Published April 1, 2022 © Apache-2.0

Yoga AI - 3D pose estimation from a single image

3D pose estimation is a challenging task in computer vision but useful in tracking, action understanding, human-robot-interaction, etc

AdvancedFull instructions provided24 hours3,191

Yoga AI - 3D pose estimation from a single image

Things used in this project

Hardware components

AMD VCK5000 Versal Development Card

NVIDIA GeForce GTX 1080

Or any CUDA enabled graphics card

Razer Kiyo webcam

Any V4L USB webcam will work

Software apps and online services

Vitis AI 1.4.1

Ubuntu 18.04.6 LTS (Bionic Beaver)

TensorFlow

Story

Intro

While the 2D computer vision has seen tremendous progress, the 3D computer vision remains a hard task. We generate a huge amount of 2D data (images, videos) but 3D datasets are rare and expensive to create. This project will explore different methods of obtaining 3D human pose information starting from 2D data, obtained from a single image.
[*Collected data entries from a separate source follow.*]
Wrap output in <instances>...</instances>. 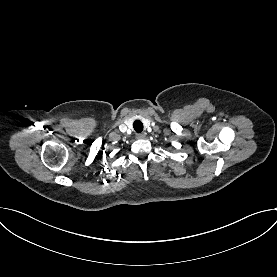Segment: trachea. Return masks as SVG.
<instances>
[{"label":"trachea","instance_id":"1","mask_svg":"<svg viewBox=\"0 0 277 277\" xmlns=\"http://www.w3.org/2000/svg\"><path fill=\"white\" fill-rule=\"evenodd\" d=\"M133 128L137 133H141L143 131V123L140 120H135Z\"/></svg>","mask_w":277,"mask_h":277}]
</instances>
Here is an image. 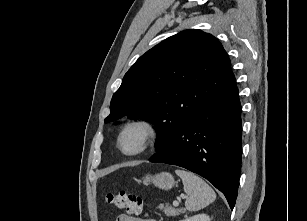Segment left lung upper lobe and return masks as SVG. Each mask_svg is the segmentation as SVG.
<instances>
[{
    "mask_svg": "<svg viewBox=\"0 0 307 221\" xmlns=\"http://www.w3.org/2000/svg\"><path fill=\"white\" fill-rule=\"evenodd\" d=\"M231 62L211 34L190 29L143 54L125 74L106 123L128 115L159 128L157 151L233 79Z\"/></svg>",
    "mask_w": 307,
    "mask_h": 221,
    "instance_id": "obj_1",
    "label": "left lung upper lobe"
}]
</instances>
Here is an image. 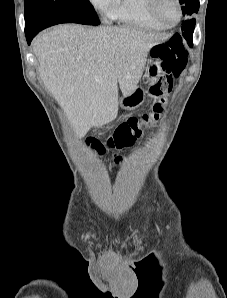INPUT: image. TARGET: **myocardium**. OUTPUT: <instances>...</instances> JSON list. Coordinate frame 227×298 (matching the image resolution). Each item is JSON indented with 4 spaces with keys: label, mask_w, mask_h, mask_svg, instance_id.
<instances>
[{
    "label": "myocardium",
    "mask_w": 227,
    "mask_h": 298,
    "mask_svg": "<svg viewBox=\"0 0 227 298\" xmlns=\"http://www.w3.org/2000/svg\"><path fill=\"white\" fill-rule=\"evenodd\" d=\"M161 0H149V12L154 19H156L161 24L165 25L166 27H172L177 25L182 17H183V7L180 0H174L178 7V18L175 22H168L159 12V5Z\"/></svg>",
    "instance_id": "obj_1"
}]
</instances>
3D pose estimation based on a single image

This work is based on two articles:

A simple yet effective baseline for 3d human pose estimation by Julieta Martinez, Rayat Hossain, Javier Romero, and James J. Little
Can 3D Pose be Learned from 2D Projections Alone? by Dylan Drover, Rohith MV, Ching-Hang Chen, Amit Agrawal, Ambrish Tyagi, and Cong Phuoc Huynh

The first article explores a simple yet effective way to "lift" the 2D data to 3D by using a relatively simple DNN. The model proposed in this article will be referred further on as the "article model" or the article.xmodel (from the file name used to do inference on the VCK5000 card).

An alternative to the "article" model was tried, with fewer neurons on a layer but with more layers. This alternative model is referred further as "residual" or "res.xmodel".

The two models are trained on the Human3.6M dataset. This contains 3D data obtained from using expensive high resolution cameras setup in a studio, filming professional actors. As far as the author is aware this is the only dataset available with 3D data.

The third model, referred as gan (gan.xmodel) uses a novel idea: a generative adversarial network to generate 3D data only from 2D data. This model consists in a generator (the residual model was used) and a discriminator.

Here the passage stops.